A week later Warren came in, in the late afternoon, to say that he
had met Miss Clay downtown, and they had had tea together. She
suggested tea, and he couldn't well get out of it. He would have
telephoned Rachael had he fancied she would care to come. She had
been out? That was what he thought. But how about a little dinner
for Magsie? Did she think it would be awfully stupid?
"No, she's not stupid," Rachael said cordially. "Let's do it!"
"Oh, I don't mean stupid for us," Warren hastened to explain. "I
mean stupid for her!"
"Why should it be stupid for her?" Rachael looked at him in
surprise.
"Well, she's awfully young, and she's getting a lot of attention,
and perhaps she'd think it a bore!"
"I don't imagine Magsie Clay would find a dinner here in her honor
a bore," Rachael said in delicate scorn. "Why, think who she is,
Warren--a nurse's daughter! Her father was--I don't know what--an
enlisted man, who rose to be a sergeant!"
"I don't believe it!" he said flatly.
"It's true, Warren. I've known that for years--everybody knows
it!"
"Well," Warren Gregory said stubbornly, "she's making a great hit
just the same. She's going up to the Royces' next week for the
Bowditch theatricals, and she's asked to the Pinckard dinner
dance. She may not go on account of her mourning."
"Her mourning is rather absurd under the circumstances," Rachael
said vaguely, antagonized against anyone he chose to defend. "And
if people choose to treat her as if she were Mrs. Frothingham's
daughter instead of what she really is, it's nice for Magsie! But
I don't see why we should."
"We might because she is such a nice, simple girl," Warren
suggested, "and because we like her! I'm not trying to keep in the
current; I've no social axe to grind; I merely suggested it, and
if you don't want to--"
"Oh, of course, if you put it that way!" Rachael said with a faint
shrug.. "I'll get hold of some eligibles--we'll have Charlie, and
have rather a youthful dinner!"
Warren, who was shaving, was silent for a few minutes, then he
said thoughtfully:
"I don't imagine that Charlie is the sort of person who will
interest her. She may be only twenty-two, but she is older than
most girls in things like that.
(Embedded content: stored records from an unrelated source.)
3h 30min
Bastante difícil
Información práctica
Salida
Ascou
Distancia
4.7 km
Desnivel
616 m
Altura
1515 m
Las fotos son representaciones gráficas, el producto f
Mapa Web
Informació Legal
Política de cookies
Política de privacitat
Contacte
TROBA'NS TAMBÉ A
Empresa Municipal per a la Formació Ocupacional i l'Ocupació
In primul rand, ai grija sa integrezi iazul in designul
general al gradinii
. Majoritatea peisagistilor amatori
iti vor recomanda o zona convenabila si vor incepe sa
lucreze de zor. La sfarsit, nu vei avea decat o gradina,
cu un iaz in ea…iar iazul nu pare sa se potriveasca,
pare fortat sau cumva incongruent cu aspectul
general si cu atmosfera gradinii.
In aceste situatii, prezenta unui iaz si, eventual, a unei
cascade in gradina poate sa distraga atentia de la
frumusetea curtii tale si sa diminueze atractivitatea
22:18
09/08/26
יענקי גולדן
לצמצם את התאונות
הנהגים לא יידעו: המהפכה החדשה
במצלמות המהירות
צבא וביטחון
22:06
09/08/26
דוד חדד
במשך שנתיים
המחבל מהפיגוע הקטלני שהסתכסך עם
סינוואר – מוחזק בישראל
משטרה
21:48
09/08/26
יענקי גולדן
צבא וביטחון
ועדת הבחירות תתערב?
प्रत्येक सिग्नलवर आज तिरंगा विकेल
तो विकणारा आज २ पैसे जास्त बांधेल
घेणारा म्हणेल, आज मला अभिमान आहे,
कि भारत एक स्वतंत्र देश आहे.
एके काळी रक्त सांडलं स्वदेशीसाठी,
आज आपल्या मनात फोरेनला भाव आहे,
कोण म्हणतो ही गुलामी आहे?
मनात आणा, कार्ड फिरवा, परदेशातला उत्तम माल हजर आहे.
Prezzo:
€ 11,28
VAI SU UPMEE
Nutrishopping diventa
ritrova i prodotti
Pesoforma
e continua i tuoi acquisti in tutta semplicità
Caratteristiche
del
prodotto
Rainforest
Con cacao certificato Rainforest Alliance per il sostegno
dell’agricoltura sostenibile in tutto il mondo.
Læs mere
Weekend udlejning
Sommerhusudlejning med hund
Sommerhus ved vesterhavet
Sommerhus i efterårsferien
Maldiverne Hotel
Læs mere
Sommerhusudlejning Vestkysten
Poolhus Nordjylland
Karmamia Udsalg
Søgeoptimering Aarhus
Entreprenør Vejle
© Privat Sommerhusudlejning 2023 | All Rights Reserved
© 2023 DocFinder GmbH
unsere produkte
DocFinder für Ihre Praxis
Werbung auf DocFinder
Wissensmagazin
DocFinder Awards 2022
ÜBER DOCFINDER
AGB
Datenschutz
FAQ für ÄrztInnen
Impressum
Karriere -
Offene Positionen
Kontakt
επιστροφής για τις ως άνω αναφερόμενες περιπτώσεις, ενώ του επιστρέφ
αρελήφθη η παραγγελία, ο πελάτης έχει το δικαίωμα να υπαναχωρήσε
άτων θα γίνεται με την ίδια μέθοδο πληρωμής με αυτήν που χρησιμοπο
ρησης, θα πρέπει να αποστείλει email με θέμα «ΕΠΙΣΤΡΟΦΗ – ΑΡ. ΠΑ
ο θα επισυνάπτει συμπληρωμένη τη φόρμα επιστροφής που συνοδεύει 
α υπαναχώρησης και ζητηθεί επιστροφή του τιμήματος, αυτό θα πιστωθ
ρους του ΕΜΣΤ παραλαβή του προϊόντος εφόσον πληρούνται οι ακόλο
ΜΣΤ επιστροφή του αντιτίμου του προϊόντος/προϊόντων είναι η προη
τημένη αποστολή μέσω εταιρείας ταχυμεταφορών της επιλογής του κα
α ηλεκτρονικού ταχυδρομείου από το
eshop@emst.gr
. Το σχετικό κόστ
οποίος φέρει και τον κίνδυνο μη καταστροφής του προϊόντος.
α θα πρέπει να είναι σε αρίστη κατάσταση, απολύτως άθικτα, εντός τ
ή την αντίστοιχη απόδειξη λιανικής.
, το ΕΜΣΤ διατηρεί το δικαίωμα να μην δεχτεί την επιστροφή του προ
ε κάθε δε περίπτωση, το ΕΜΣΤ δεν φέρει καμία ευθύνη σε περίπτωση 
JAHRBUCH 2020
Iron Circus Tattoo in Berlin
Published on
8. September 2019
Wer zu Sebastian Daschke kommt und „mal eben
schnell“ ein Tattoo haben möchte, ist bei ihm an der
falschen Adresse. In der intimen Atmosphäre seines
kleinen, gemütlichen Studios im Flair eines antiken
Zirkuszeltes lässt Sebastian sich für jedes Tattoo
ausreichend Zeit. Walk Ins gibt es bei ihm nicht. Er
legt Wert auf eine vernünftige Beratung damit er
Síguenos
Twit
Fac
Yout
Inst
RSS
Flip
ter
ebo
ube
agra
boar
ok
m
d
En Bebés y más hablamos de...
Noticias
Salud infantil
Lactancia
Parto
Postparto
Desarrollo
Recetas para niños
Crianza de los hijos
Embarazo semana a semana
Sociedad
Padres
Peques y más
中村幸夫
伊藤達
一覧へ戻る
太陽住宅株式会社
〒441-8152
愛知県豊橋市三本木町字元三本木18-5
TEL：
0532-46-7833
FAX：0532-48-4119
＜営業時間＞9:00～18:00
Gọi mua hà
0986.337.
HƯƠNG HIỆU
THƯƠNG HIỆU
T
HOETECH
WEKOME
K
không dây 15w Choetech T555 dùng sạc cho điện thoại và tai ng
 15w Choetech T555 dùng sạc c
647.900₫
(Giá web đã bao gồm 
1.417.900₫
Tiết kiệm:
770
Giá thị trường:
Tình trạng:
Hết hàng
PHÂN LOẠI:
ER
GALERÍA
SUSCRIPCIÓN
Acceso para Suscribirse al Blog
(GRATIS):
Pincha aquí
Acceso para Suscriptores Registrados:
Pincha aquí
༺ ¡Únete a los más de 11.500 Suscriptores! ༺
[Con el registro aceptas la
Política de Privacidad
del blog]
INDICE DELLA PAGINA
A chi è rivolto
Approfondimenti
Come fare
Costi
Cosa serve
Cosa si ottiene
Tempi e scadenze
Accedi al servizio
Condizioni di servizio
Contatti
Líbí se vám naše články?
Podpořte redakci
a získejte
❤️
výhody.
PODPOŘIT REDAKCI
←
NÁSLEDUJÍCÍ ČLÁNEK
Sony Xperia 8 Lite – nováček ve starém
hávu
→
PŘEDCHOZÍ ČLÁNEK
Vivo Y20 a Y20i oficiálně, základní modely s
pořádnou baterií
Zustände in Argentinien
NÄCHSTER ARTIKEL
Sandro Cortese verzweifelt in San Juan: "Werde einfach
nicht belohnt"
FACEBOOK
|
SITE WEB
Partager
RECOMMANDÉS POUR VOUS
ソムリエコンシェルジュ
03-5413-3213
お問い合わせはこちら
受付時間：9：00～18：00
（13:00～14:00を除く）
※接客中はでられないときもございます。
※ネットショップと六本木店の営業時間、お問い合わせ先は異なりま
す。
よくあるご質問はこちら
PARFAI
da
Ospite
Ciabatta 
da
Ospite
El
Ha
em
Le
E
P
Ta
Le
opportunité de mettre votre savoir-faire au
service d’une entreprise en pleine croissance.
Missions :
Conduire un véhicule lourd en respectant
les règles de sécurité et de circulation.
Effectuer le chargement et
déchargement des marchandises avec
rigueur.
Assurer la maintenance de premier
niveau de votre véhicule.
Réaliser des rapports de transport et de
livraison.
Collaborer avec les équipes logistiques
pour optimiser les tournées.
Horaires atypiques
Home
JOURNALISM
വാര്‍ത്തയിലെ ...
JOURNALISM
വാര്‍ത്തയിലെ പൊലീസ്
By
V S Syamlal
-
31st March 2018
She's had more offers now than you
could shake a stick at--"
"She told you about them?"
"Well, in a general way, yes--that is, she doesn't want to marry,
and she hates the usual attitude, that a lot of college kids have
to be trotted out for her benefit!"
This having been her own exact attitude a few seconds before,
Rachael flushed a little resentfully.
"What DOES she want to do?"
Warren shaved on for a moment in silence, then with a rather
important air he said impulsively:
"Well, I'll tell you, although she told me in confidence, and of
course nothing may come of it. You won't say anything about it, of
course? She wants to go on the stage."
"Really!" said Rachael, who, for some reason she could not at this
moment define, was finding the conversation extraordinarily
distasteful.
"Yes, she's had it in mind for years," Warren pursued with
simplicity. "And she's had some good offers, too. You can see that
she's the kind of girl that would make an immediate hit, that
would get across the footlights, as it were. Of course, it all
depends upon how hard she's willing to work, but I believe she's
got a big future before her!"
There was a short silence while he finished the operation of
shaving, and Rachael, who was busy with the defective clasp of a
string of pearls, bent absorbedly over the microscopic ring and
swivel.
"Let's think about the dinner," she said presently. She found that
he had already planned almost all the details.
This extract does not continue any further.